I received my first call to a church less than a month after my 25th birthday. The church wanted a young pastor, guess what? They go one! This meant, however, that the first decade of ministry was spent with the expression from others, “You’re so YOUNG!”
I didn’t have a response to this. It’s like when you’re 9 billion months pregnant and someone says, “You haven’t had that baby yet?” You want to retort “does it LOOK like I’ve had the baby yet?!?!?” (and expletives also filled my head).
“You’re so young.” Yes. Yes, I am. I am an amazing accomplished young adult. I grew up and have gotten along better with adults than people my own age since I was 8. I was called an “old soul”. Life circumstances made me “wiser beyond my years”. At 25 I had been living as a self sufficient human being for more years than should be acceptable.
However, saying that because tiresome and downright rude, so I thought about it.
“You’re so young!” a person would say, “Oh, you’re just jealous!” I would say in a flirty but authoritative way that said, stop projecting your assumptions onto my age and judge me on my merits, also, I’m fun!
Yesterday my boyfriend and I went to see the movie, Don’t Think Twice.

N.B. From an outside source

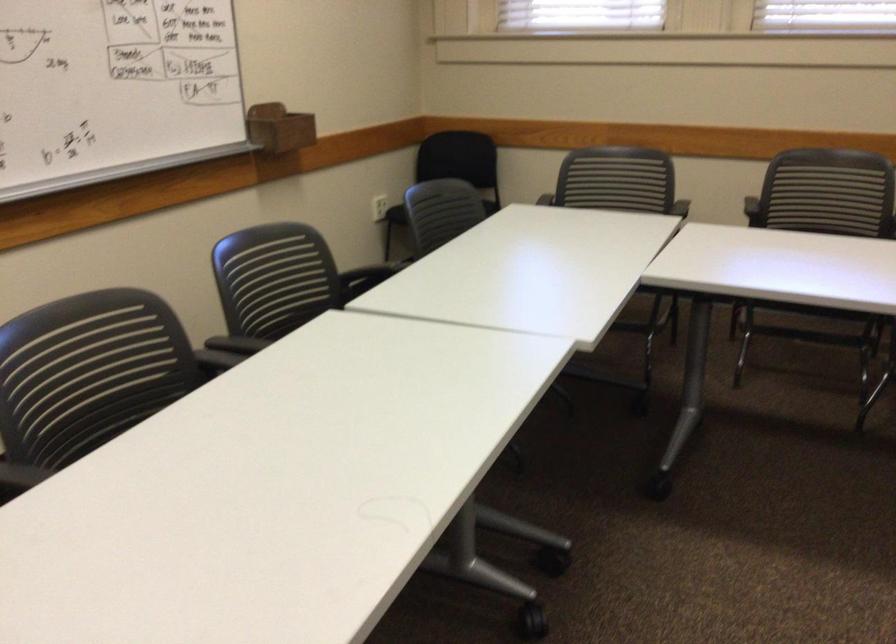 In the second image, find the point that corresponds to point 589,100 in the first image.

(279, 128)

It’s about an Improv group who has been together and they’re all trying to advance their careers, it’s a movie about being not-so-young anymore and wondering what the meaning of “success” is.
After, as we drank Sangria and ate Tapas we discussed this ying and yang of jealousy and competitiveness. There are some people made for a certain thing. In this instance one of the characters “made it” on to the Saturday Night Live type show. He was a showman, he was good with the scripted but not as good as some of the others with improv. However, he had “made it” and the others hadn’t.
Earlier that day, I was going through my mail at work. There was a large catalog for church books, which of course I was pouring through. A couple pages in, side by side, were two books my best friend’s from Seminary had written.
In seminary the three of us were besties from the first year. Faith, like mindedness, snark, and a limited number of outlets in the classroom brought us together. (literally, we fought over the one accessible plug, three of us for two plugs and yes, we did get an extension chord).
As I look back on that time I think about Paul in his Letter to the Romans:
We have gifts that differ according to the grace given to us: prophecy, in proportion to faith; ministry, in ministering; the teacher, in teaching; the exhorter, in exhortation; the giver, in generosity; the leader, in diligence; the compassionate, in cheerfulness. -Romans 12:6-8
I was not jealous of my friends, I loved them and love them still. I want good things for them. I was them to succeed and be happy each according to their own gifts.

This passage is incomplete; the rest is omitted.